Recognize and celebrate the fact that the most important and enjoyable part of the annual meeting is the stuff that occurs OUTSIDE of the sessions.

Public Speaking

  • After you've heard your fourth or fifth poorly presented paper on poorly thought-out research, remind yourself that the speaker teaches for a living and wonder how someone who talks in front of groups 4 to 8 times a week can fail to have ever gotten good at it.

Amenities and Planning

  • Upon checking in, locate the health club or fitness center in your hotel and see what their hours are. Then look around to see if they have a decent breakfast buffet in one of the restaurants. Next, scan through the index of the program to see if there is anyone you absolutely don't want to miss a talk by. Draw a little time chart and note where these talks are and when.

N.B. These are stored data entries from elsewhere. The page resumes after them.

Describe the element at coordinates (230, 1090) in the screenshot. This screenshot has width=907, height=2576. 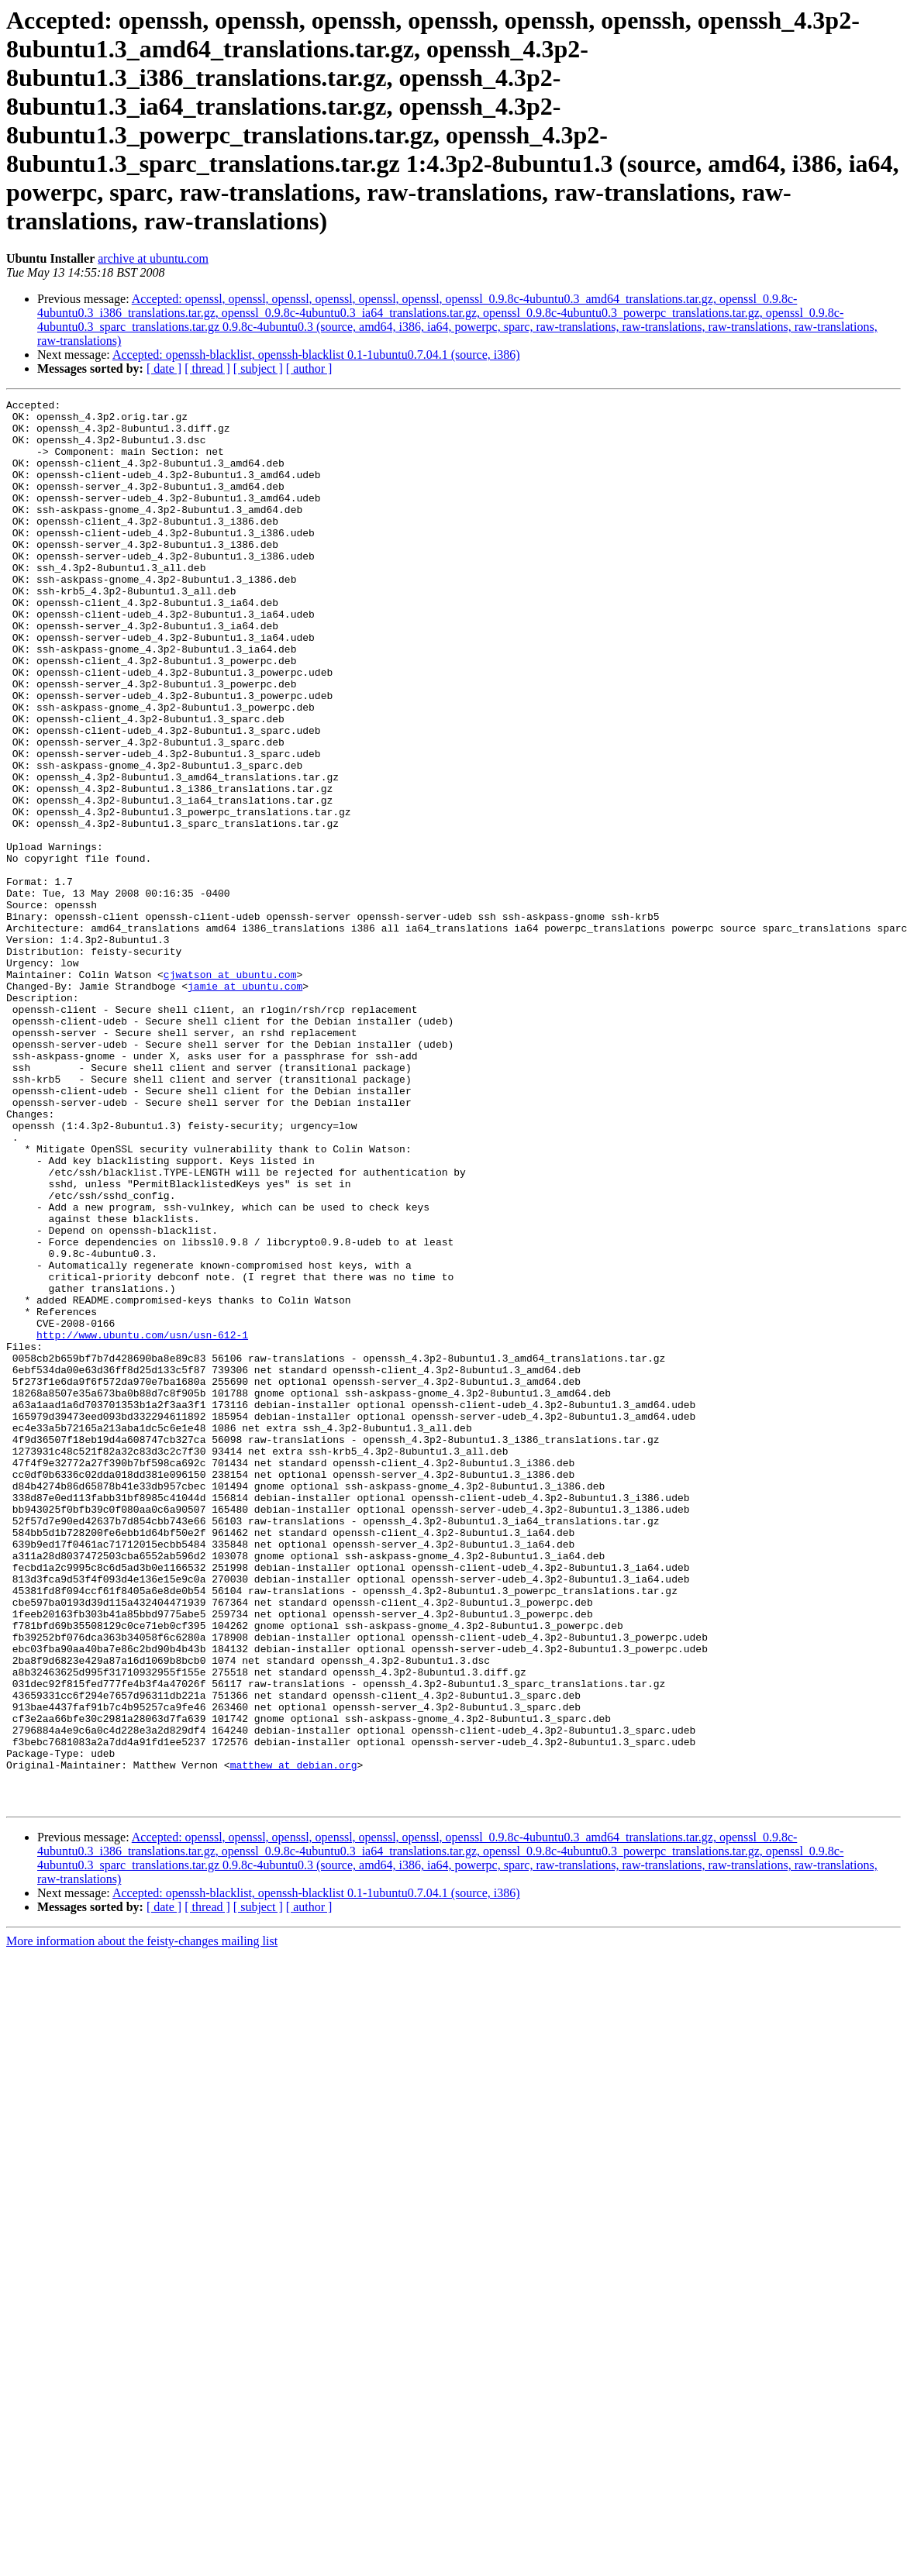 I see `cjwatson at ubuntu.com` at that location.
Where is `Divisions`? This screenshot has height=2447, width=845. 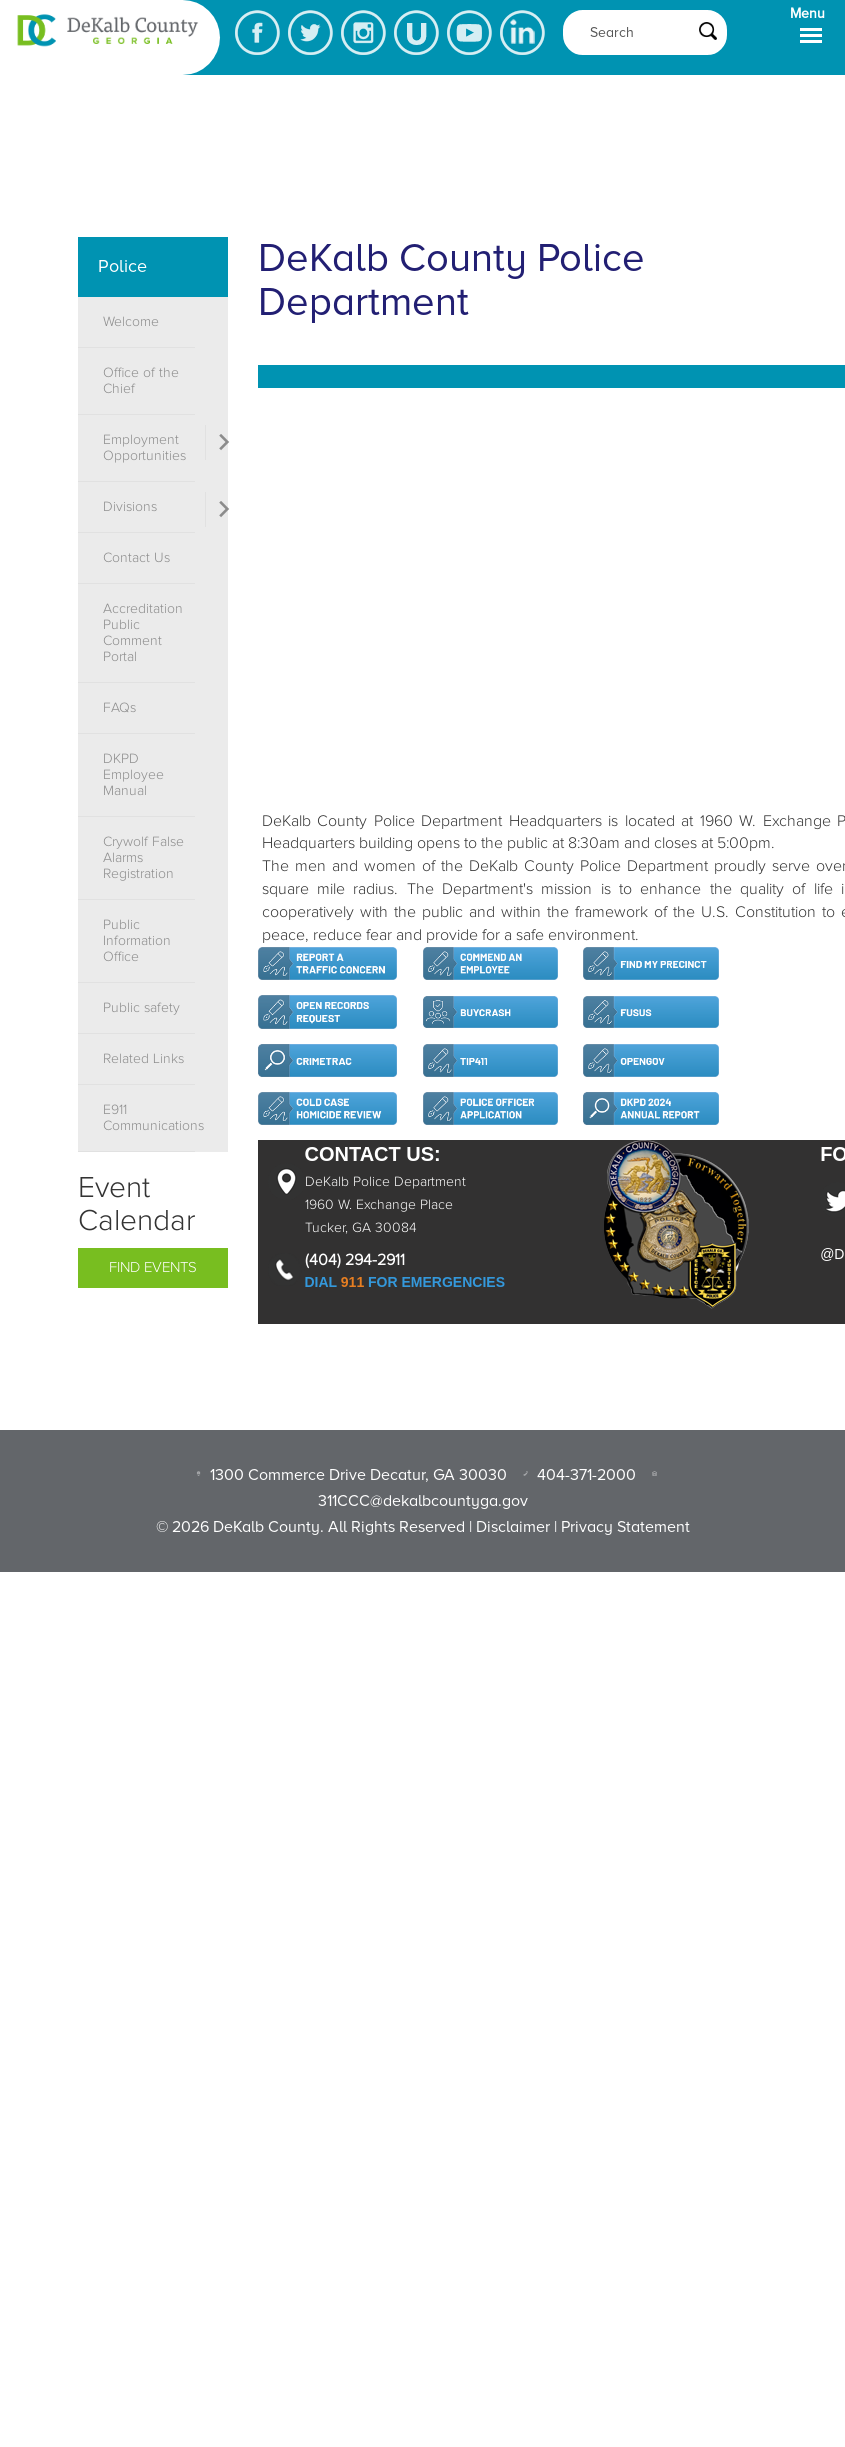 Divisions is located at coordinates (130, 507).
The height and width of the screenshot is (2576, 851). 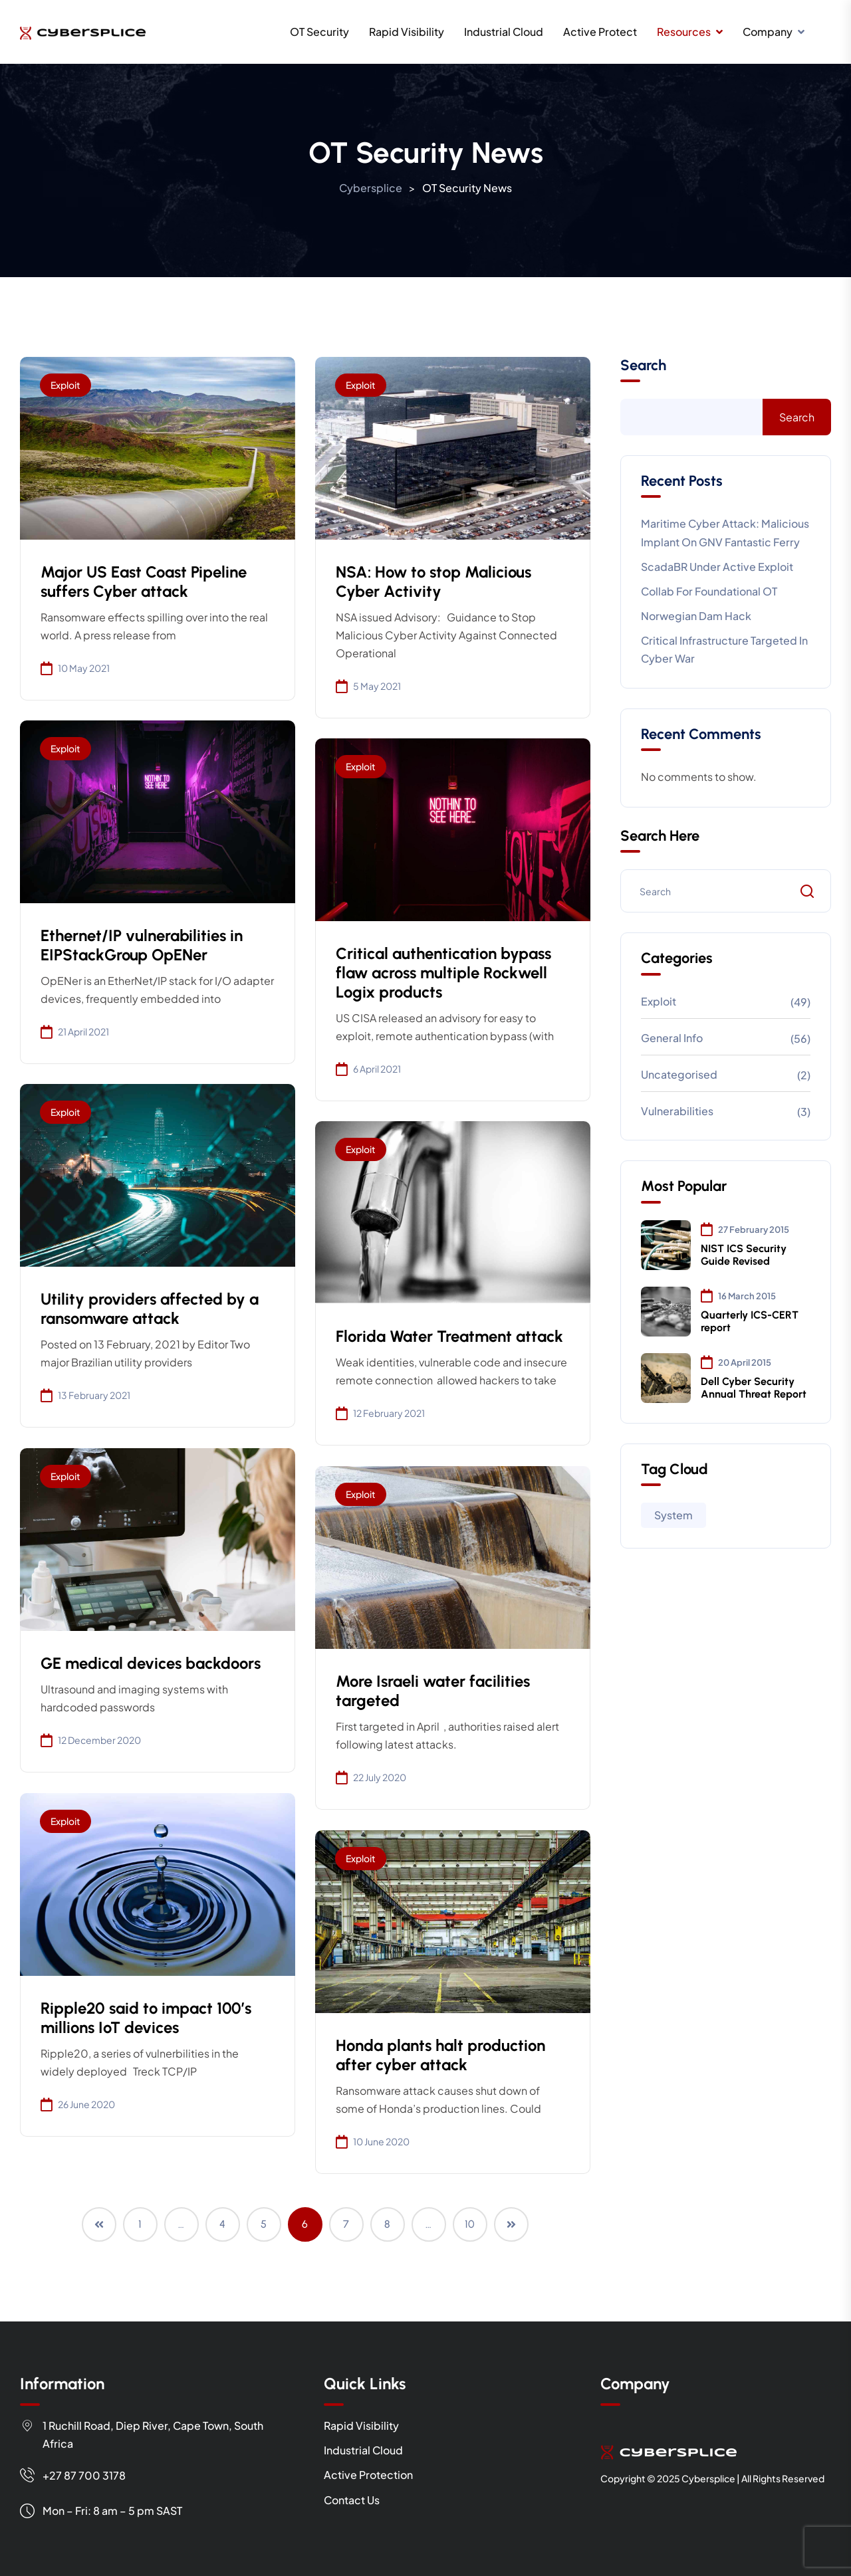 What do you see at coordinates (724, 649) in the screenshot?
I see `Critical Infrastructure targeted in cyber war` at bounding box center [724, 649].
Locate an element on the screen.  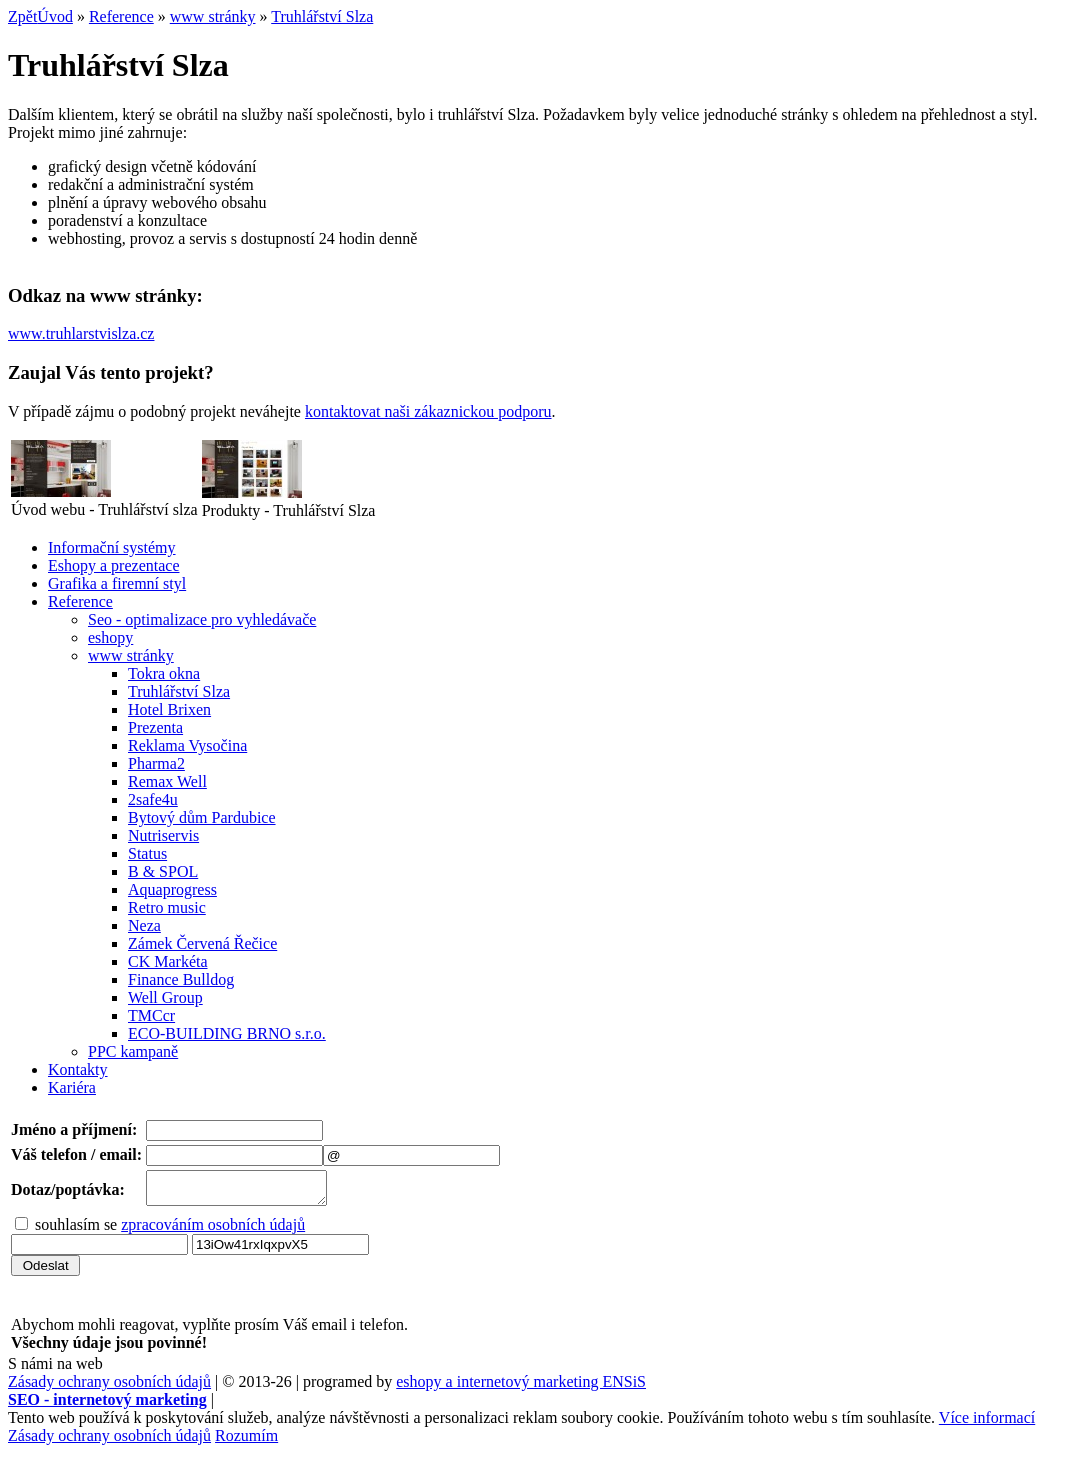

If you're not doing anything else, you can try to catch them. After this, make a list of all the people you want to say hello to, have a meal with or meet. This roster is your main task list for the meeting.

Anonymity

  • Remember that everyone else is feeling like they don't know anyone too.

Good Network Theory

  • Always remember the first law of socializing: act like a host. This means taking the initiative and introducing yourself to others. It means keeping in mind the people you know and have met so that when you meet someone new, even if your interests are a million miles apart, you can always say "Have you met so and so? You should. I'll introduce you when I see you together." And then, when you do, they'll possibly be grateful for the intro, but definitely remember the service. All of this is based loosely on good network theory: weak ties are all -- be one whenever you can.

Introduction

  • If you have the opportunity to introduce someone big and someone small, do it by asking the big person if they've met the small one, not vice versa. It's a wonderfully pleasant way to go against the standard status inequalities.

Social Generosity

  • Be as socially generous as possible. It almost never "costs" anything to invite someone along, bring them into a conversation,introduce them to a colleague, connect them to someone of common interests, etc. and these things (a) are always remembered, and (b) go around and come around.

Books

  • Buy some books.

Talks

  • If you're giving a talk, just tell us what you did, why you thought it was interesting and what we should remember about what you found out or showed. The point of the talk is to help me decide whether I might want to read your work or not.

Presenting

  • If you are giving a talk, do not read your paper. Do not fight with the organizer over time. Do not be convinced that the audience will be enthralled if only you can get this one last point in. Do not edit out whole sections on the fly as you notice time running out. If you find yourself falling in love with your own prose, exercise caution.
  • All of these things will serve only to make you look inept, unprofessional, immature and uninteresting.

Book Buying

  • Don't join your nutso colleagues in the mad rush to grab books at a discount as the book exhibits close. The behavior of some folks at this moment is truly embarrassing -- best not to join them.

Kindness

  • Remember, you are going to spend a few days with 3 or 4 thousand people who are, perhaps, better at analyzing the social world than participating in it.
  • Be kind. We're all in this together.